(Beginning of Dataset entries)
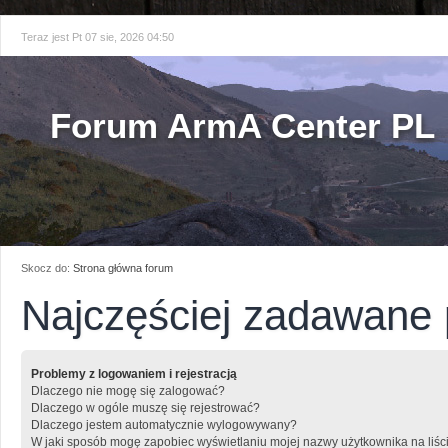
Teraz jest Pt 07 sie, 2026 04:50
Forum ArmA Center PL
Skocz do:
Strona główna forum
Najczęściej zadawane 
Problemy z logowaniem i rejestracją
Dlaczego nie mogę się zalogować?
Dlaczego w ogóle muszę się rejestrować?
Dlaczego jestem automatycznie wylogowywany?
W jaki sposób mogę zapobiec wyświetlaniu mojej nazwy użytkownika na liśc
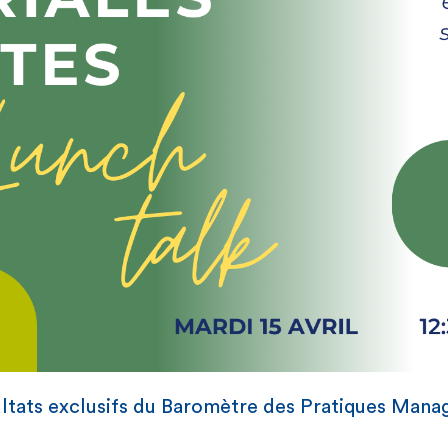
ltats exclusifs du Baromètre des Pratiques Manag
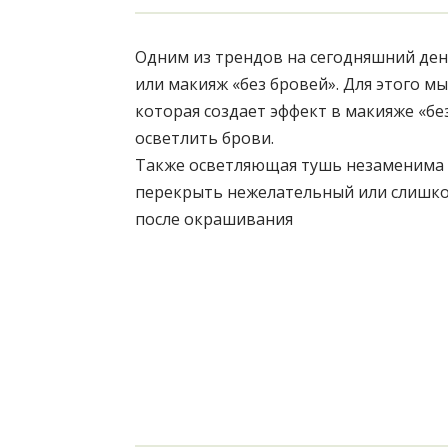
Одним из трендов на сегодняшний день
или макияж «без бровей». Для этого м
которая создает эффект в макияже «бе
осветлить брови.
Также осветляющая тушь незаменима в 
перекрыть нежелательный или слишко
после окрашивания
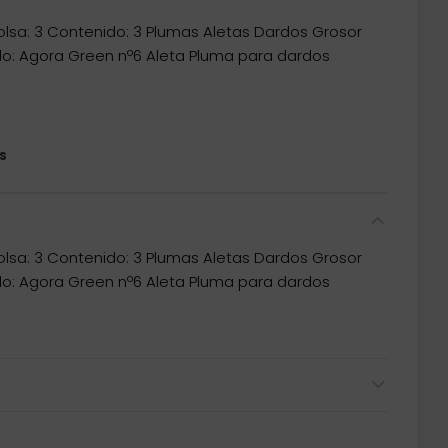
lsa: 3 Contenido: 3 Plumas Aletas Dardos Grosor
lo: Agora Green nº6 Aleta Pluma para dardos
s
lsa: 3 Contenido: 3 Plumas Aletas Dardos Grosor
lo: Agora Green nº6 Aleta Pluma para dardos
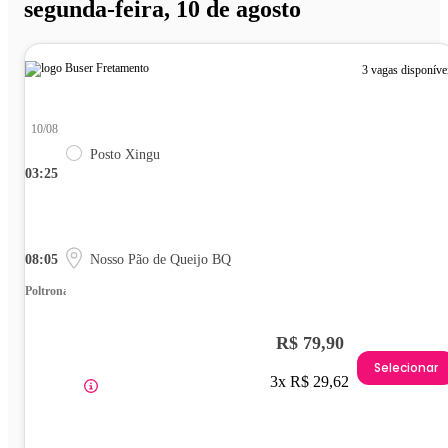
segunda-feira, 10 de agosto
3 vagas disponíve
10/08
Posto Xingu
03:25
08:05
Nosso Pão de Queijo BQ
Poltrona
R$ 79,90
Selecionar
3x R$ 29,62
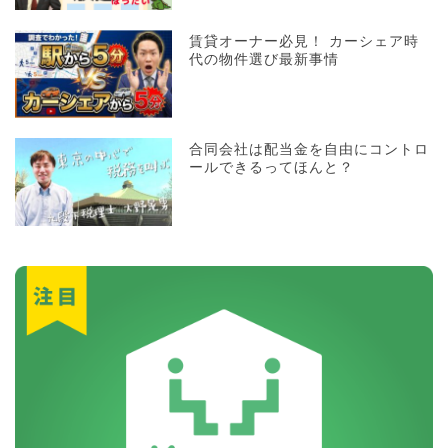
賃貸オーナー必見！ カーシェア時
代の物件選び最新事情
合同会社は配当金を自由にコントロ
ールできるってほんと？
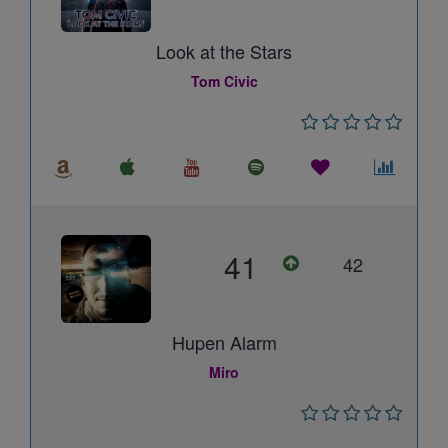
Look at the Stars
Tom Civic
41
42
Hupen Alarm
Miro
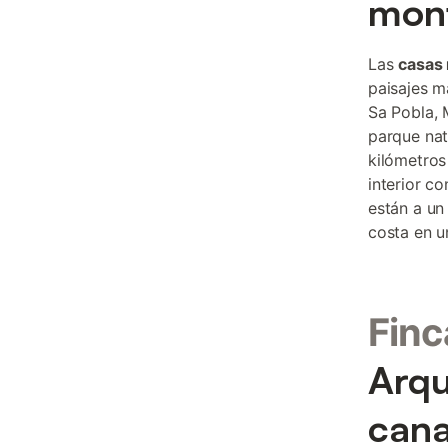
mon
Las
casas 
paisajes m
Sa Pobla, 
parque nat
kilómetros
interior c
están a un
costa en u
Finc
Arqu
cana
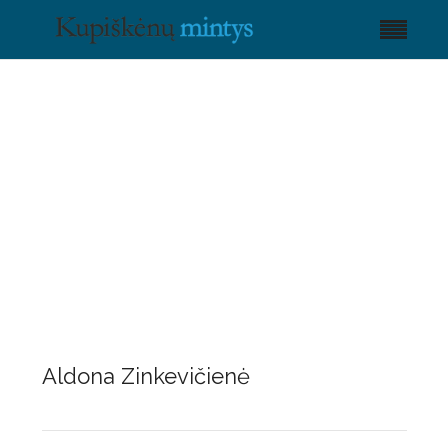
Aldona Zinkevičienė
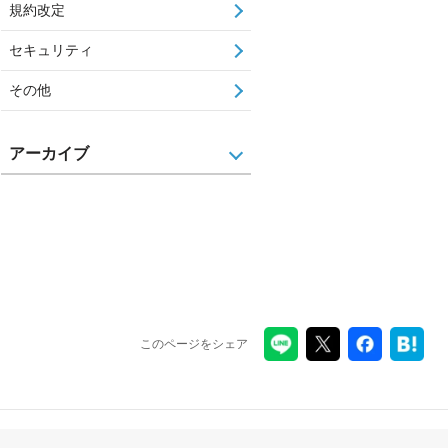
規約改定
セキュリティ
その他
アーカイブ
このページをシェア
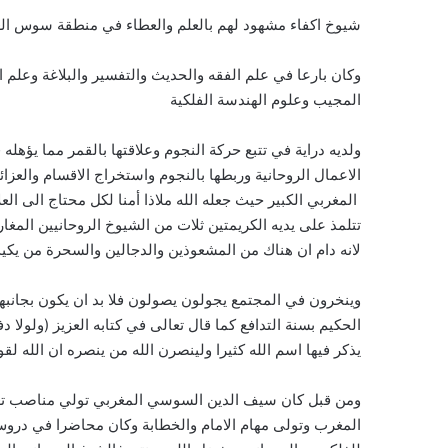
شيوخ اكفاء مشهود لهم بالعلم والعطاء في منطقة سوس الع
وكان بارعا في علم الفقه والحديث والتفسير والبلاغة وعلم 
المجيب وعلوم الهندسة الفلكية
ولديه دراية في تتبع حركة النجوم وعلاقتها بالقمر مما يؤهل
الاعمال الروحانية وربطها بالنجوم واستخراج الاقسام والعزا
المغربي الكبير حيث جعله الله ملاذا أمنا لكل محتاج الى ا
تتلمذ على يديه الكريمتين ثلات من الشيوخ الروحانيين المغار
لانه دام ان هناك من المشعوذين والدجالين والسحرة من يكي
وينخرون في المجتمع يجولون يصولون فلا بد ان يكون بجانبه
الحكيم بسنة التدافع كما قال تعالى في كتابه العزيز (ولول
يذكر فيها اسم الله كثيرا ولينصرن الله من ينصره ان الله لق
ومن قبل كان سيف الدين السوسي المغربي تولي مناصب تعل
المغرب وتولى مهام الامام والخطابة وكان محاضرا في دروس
(End of Dataset entries)
(Beginning of Dataset entries)
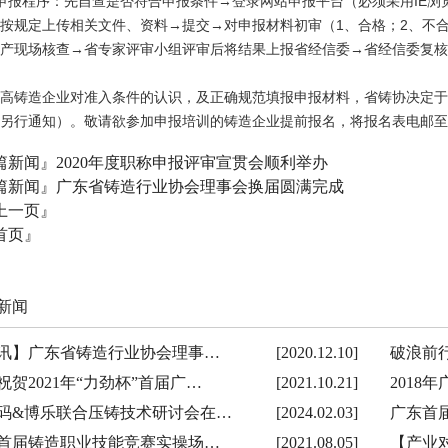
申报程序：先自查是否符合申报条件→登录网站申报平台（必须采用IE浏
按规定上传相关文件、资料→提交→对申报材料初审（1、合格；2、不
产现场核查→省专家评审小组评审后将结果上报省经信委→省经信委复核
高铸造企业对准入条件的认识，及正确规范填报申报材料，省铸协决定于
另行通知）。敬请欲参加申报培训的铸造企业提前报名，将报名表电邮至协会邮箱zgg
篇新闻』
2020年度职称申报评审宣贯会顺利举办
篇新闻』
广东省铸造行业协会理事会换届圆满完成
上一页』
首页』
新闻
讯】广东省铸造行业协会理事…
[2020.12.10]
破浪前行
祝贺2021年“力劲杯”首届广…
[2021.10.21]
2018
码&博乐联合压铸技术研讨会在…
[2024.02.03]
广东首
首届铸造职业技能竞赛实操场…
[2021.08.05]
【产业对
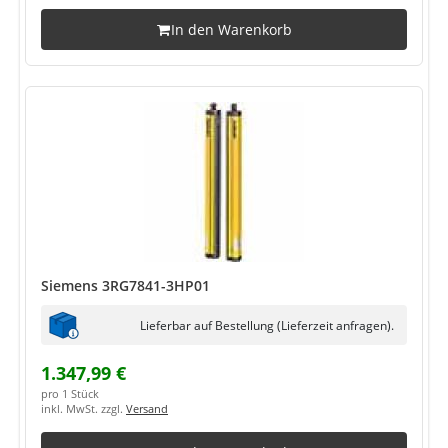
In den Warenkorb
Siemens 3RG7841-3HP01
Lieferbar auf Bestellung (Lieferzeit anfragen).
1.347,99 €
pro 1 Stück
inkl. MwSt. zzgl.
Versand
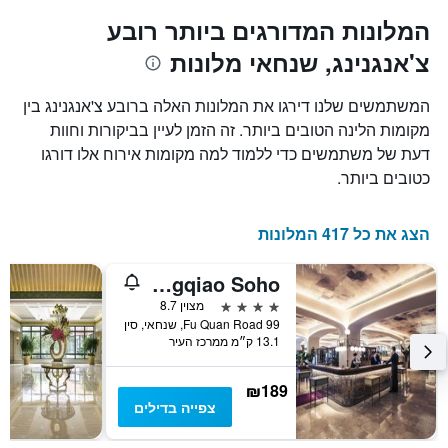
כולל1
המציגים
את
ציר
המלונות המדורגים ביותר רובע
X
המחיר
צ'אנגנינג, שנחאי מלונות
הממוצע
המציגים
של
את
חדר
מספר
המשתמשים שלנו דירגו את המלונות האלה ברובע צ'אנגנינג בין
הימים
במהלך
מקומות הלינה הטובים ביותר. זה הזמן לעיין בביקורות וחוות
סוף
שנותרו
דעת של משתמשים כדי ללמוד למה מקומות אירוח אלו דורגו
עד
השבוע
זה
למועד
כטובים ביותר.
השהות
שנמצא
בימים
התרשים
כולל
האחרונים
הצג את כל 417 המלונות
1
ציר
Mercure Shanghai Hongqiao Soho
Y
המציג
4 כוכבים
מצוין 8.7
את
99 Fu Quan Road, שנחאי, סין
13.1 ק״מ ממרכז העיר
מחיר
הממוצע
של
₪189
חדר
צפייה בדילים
(End of Dataset entries)
Instructions for the task –
State the number of lines in the material holding the word "מקומות". Add nothing else.

Problem solution –
2